Once you have datastreams and data sources set up in HydroServer, you can begin loading observations data into them. The examples below demonstrate several methods you can use to load data into HydroServer.

Example: Load Data from a DataFrame

import pandas as pd

...

# Get a Datastream
datastream = hs_api.datastreams.get(uid='00000000-0000-0000-0000-000000000000')

# Create a DataFrame of Observations
new_observations = pd.DataFrame(
    [
        ['2023-01-26 00:00:00+00:00', 40.0],
        ['2023-01-27 00:00:00+00:00', 41.0],
        ['2023-01-28 00:00:00+00:00', 42.0],
    ],
    columns=['timestamp', 'value']
)
new_observations['timestamp'] = pd.to_datetime(new_observations['timestamp'])

# Upload the Observations to HydroServer
datastream.load_observations(new_observations)
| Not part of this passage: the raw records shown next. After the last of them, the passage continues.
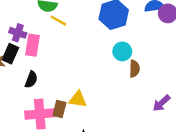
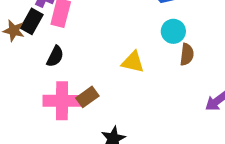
yellow triangle: (78, 99) -> (133, 62), moved
brown rectangle: (59, 109) -> (87, 97), turned 35

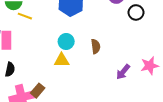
cyan circle: (173, 31) -> (66, 41), moved

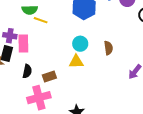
brown rectangle: (38, 91) -> (49, 76), moved, turned 32

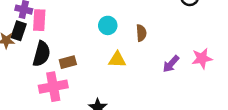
yellow triangle: (76, 62) -> (117, 60), moved
black semicircle: (27, 71) -> (42, 54), size x1.5

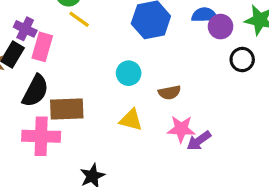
brown semicircle: (141, 33) -> (169, 92), turned 70
pink star: (202, 58) -> (181, 129), moved
brown rectangle: (68, 62) -> (67, 109), size x1.5

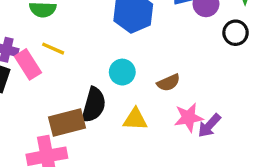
yellow line: (79, 19) -> (53, 49), moved
pink rectangle: (42, 47) -> (28, 64), turned -36
black semicircle: (35, 91) -> (94, 105), moved

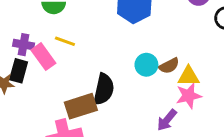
cyan circle: (122, 72) -> (146, 65), moved
yellow triangle: (135, 119) -> (189, 76), moved
purple arrow: (209, 126) -> (167, 120), moved

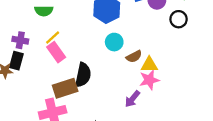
yellow line: (65, 41) -> (53, 38), turned -63
pink rectangle: (43, 57) -> (56, 52), moved
cyan circle: (146, 65) -> (114, 42), moved

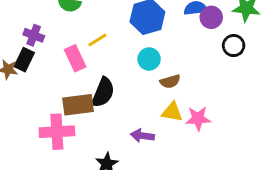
yellow line: (53, 38) -> (97, 40), moved
yellow triangle: (149, 65) -> (172, 112), moved
pink star: (149, 80) -> (198, 118), moved
purple arrow: (132, 99) -> (142, 136), moved, turned 48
Example: Load Data from a Data Source File

# Get a Data Source
data_source = hs_api.datasources.get(uid='00000000-0000-0000-0000-000000000000')

# Load new Observations from the Data Source file to HydroServer
data_source.load_observations()

Example: Load Data from Data Sources of a Data Loader

# Get a Data Loader
data_loader = hs_api.dataloaders.get(uid='00000000-0000-0000-0000-000000000000')
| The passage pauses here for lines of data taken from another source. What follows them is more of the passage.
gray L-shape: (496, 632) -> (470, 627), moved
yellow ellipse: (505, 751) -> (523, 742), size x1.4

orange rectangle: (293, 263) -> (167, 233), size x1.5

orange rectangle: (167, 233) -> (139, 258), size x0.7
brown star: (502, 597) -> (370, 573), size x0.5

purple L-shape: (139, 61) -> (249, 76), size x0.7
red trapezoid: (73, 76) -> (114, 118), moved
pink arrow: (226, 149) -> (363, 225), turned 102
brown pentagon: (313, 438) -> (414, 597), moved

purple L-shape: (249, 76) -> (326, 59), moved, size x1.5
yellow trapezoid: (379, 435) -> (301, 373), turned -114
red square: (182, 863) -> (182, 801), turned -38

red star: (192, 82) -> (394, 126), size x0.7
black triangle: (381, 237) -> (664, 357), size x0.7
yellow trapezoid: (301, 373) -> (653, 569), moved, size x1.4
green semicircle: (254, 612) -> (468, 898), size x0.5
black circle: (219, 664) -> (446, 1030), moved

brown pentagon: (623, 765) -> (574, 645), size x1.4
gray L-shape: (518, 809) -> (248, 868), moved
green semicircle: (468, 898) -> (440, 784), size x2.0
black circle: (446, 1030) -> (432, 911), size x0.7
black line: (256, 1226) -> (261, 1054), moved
# Load new Observations from all Data Sources associated with the Data Loader to HydroServer
data_loader.load_observations()

Submodules

hydroserverpy.etl.service module

class hydroserverpy.etl.service.HydroServerETL(service, data_file, data_source)[source]

Bases: object

run()[source]

The run function is the main function of this class. It reads in a data file and parses it into observations, which are then posted to HydroServer. The run function also updates the DataSource object with information about the sync process.

:param self :return: None

hydroserverpy.etl.exceptions module

exception hydroserverpy.etl.exceptions.HeaderParsingError[source]

Bases: Exception

Raised when the header of a CSV file cannot be parsed due to incorrect field names or out of range index values.

exception hydroserverpy.etl.exceptions.TimestampParsingError[source]

Bases: Exception

Raised when the timestamp of a CSV file row cannot be parsed.